> [Task directions]: When you copy the entries, match them exactly and omit the pictures.

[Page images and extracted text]

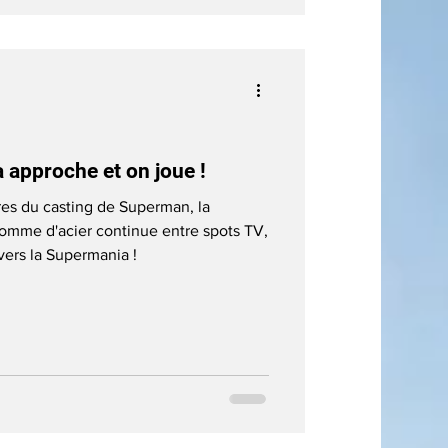
 approche et on joue !
omme d'acier continue entre spots TV,
vers la Supermania !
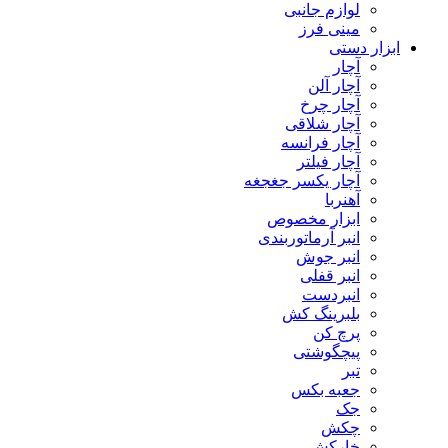
لوازم جانبی
مینی فرز
ابزار دستی
آچار
آچار آلن
آچار چرخ
آچار شلاقی
آچار فرانسه
آچار فیلتر
آچار یکسر جغجغه
آهنربا
ابزار مخصوص
انبر آرماتوربندی
انبر جوش
انبر قفلی
انبردست
بلبرینگ کش
پرچ کن
پیچگوشتی
تبر
جعبه بکس
جک
چکش
خارکش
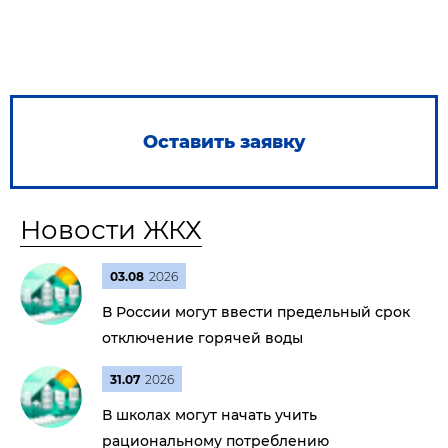
Оставить заявку
Новости ЖКХ
03.08
2026
В России могут ввести предельный срок
отключение горячей воды
31.07
2026
В школах могут начать учить
рациональному потреблению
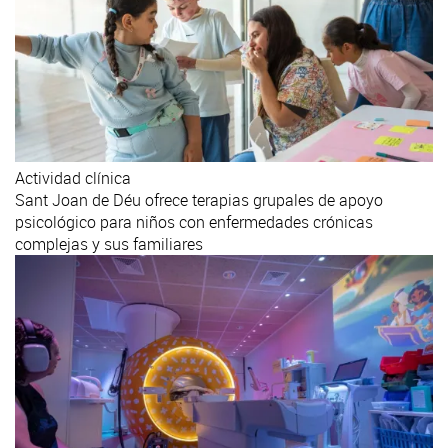
Actividad clínica
Sant Joan de Déu ofrece terapias grupales de apoyo
psicológico para niños con enfermedades crónicas
complejas y sus familiares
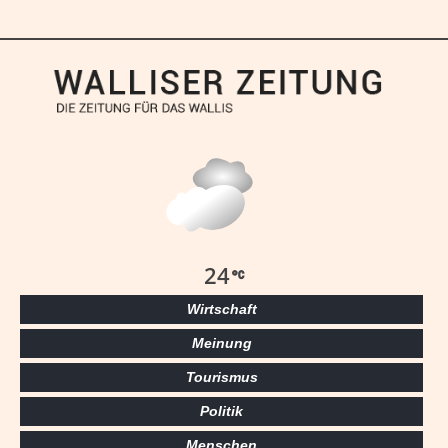
24
Wirtschaft
Meinung
Tourismus
Politik
Menschen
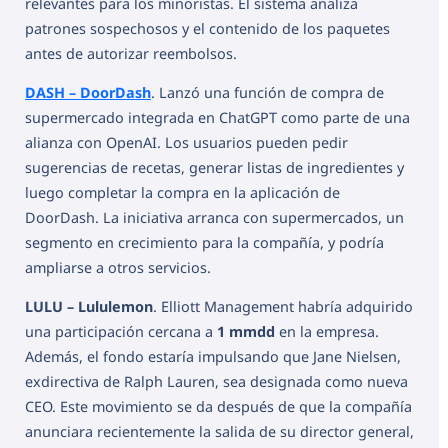
relevantes para los minoristas. El sistema analiza
patrones sospechosos y el contenido de los paquetes
antes de autorizar reembolsos.
DASH – DoorDash
. Lanzó una función de compra de
supermercado integrada en ChatGPT como parte de una
alianza con OpenAI. Los usuarios pueden pedir
sugerencias de recetas, generar listas de ingredientes y
luego completar la compra en la aplicación de
DoorDash. La iniciativa arranca con supermercados, un
segmento en crecimiento para la compañía, y podría
ampliarse a otros servicios.
LULU – Lululemon
. Elliott Management habría adquirido
una participación cercana a
1 mmdd
en la empresa.
Además, el fondo estaría impulsando que Jane Nielsen,
exdirectiva de Ralph Lauren, sea designada como nueva
CEO. Este movimiento se da después de que la compañía
anunciara recientemente la salida de su director general,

> [Answer box]:
 approche et on joue !
omme d'acier continue entre spots TV,
vers la Supermania !
لوازم جانبی
مینی فرز
ابزار دستی
آچار
آچار آلن
آچار چرخ
آچار شلاقی
آچار فرانسه
آچار فیلتر
آچار یکسر جغجغه
آهنربا
ابزار مخصوص
انبر آرماتوربندی
انبر جوش
انبر قفلی
انبردست
بلبرینگ کش
پرچ کن
پیچگوشتی
تبر
جعبه بکس
جک
چکش
خارکش
Оставить заявку
Новости ЖКХ
03.08
2026
В России могут ввести предельный срок
отключение горячей воды
31.07
2026
В школах могут начать учить
рациональному потреблению
Actividad clínica
Sant Joan de Déu ofrece terapias grupales de apoyo
psicológico para niños con enfermedades crónicas
complejas y sus familiares
24
Wirtschaft
Meinung
Tourismus
Politik
Menschen
relevantes para los minoristas. El sistema analiza
patrones sospechosos y el contenido de los paquetes
antes de autorizar reembolsos.
DASH – DoorDash
. Lanzó una función de compra de
supermercado integrada en ChatGPT como parte de una
alianza con OpenAI. Los usuarios pueden pedir
sugerencias de recetas, generar listas de ingredientes y
luego completar la compra en la aplicación de
DoorDash. La iniciativa arranca con supermercados, un
segmento en crecimiento para la compañía, y podría
ampliarse a otros servicios.
LULU – Lululemon
. Elliott Management habría adquirido
una participación cercana a
1 mmdd
en la empresa.
Además, el fondo estaría impulsando que Jane Nielsen,
exdirectiva de Ralph Lauren, sea designada como nueva
CEO. Este movimiento se da después de que la compañía
anunciara recientemente la salida de su director general,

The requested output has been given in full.